A team headed by Drs. Robin Hiesinger and Hugo J. Bellen at Baylor College of Medicine in Houston have unraveled a piece of that puzzle by finding a gene that plays a key role in brain wiring. A report on their work appears today in the journal Neuron.

"We were surprised to find an exocyst mutant having such specific defects," said Bellen, professor of molecular and human genetics at BCM. "The cell biological basis of brain wiring is largely unknown. We are happy to have a new handle on an old problem."

Using sophisticated genetics applied to the brain of the fruit fly, Drs. Sunil Mehta and Hiesinger found a gene named sec15 that is required for nerve cells to make appropriate choices of targets on which to act.
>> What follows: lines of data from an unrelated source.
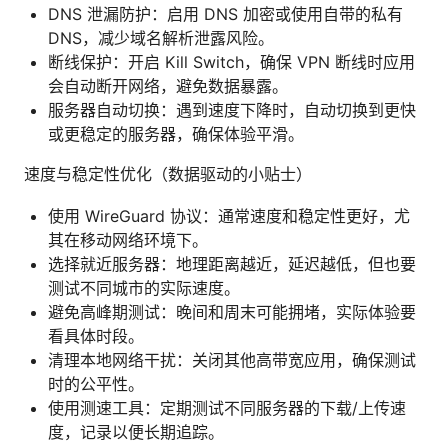
DNS 泄漏防护：启用 DNS 加密或使用自带的私有
DNS，减少域名解析泄露风险。
断线保护：开启 Kill Switch，确保 VPN 断线时应用
会自动断开网络，避免数据暴露。
服务器自动切换：遇到速度下降时，自动切换到更快
或更稳定的服务器，确保体验平滑。
速度与稳定性优化（数据驱动的小贴士）
使用 WireGuard 协议：通常速度和稳定性更好，尤
其在移动网络环境下。
选择就近服务器：地理距离越近，延迟越低，但也要
测试不同城市的实际速度。
避免高峰期测试：晚间和周末可能拥堵，实际体验要
看具体时段。
清理本地网络干扰：关闭其他高带宽应用，确保测试
时的公平性。
使用测速工具：定期测试不同服务器的下载/上传速
度，记录以便长期追踪。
The Sec15 protein is part of a protein complex (the exocyst) which is known to be required for secretion (or exocytosis) of vesicular compartments in yeast. Vesicular compartments are small organelles that transport proteins from one site to another in the cell.

Neurons in the fly brain that lack sec15 not only display aberrant wiring patterns, but also show misplacement of proteins required for correct nerve cell contact choices.
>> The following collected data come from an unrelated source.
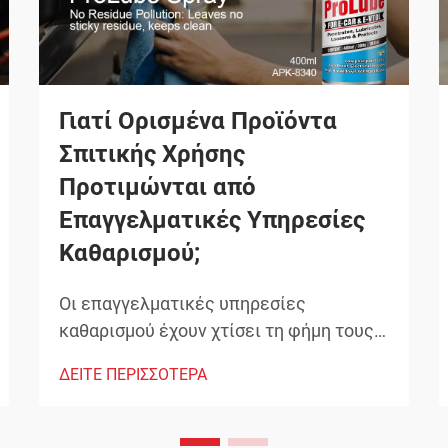
Γιατί Ορισμένα Προϊόντα
Σπιτικής Χρήσης
Προτιμώνται από
Επαγγελματικές Υπηρεσίες
Καθαρισμού;
Οι επαγγελματικές υπηρεσίες
καθαρισμού έχουν χτίσει τη φήμη τους
βασιζόμενες στην παράδοση
ΔΕΙΤΕ ΠΕΡΙΣΣΟΤΕΡΑ
εξαιρετικών αποτελεσμάτων που
ξεπερνούν τα συνηθισμένα πρότυπα
καθαρισμού σπιτιών. Τα προϊόντα που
Most of these cell contact proteins were previously known to display highly dynamic expression patterns in both time and space, but how they are put at the right time and at the right place remains to be shown. This study answers part of that question.

Others who participated in this work include Dr. Mike Crair of BCM, Drs. R. Grace Zhai, Karen L. Schulze, Patrik Verstreken, Yu Cao and Yi Zhou from the Howard Hughes Medical Institute at BCM and Drs. Slobodan Beronja and Ulrich Tepass from the University of Toronto.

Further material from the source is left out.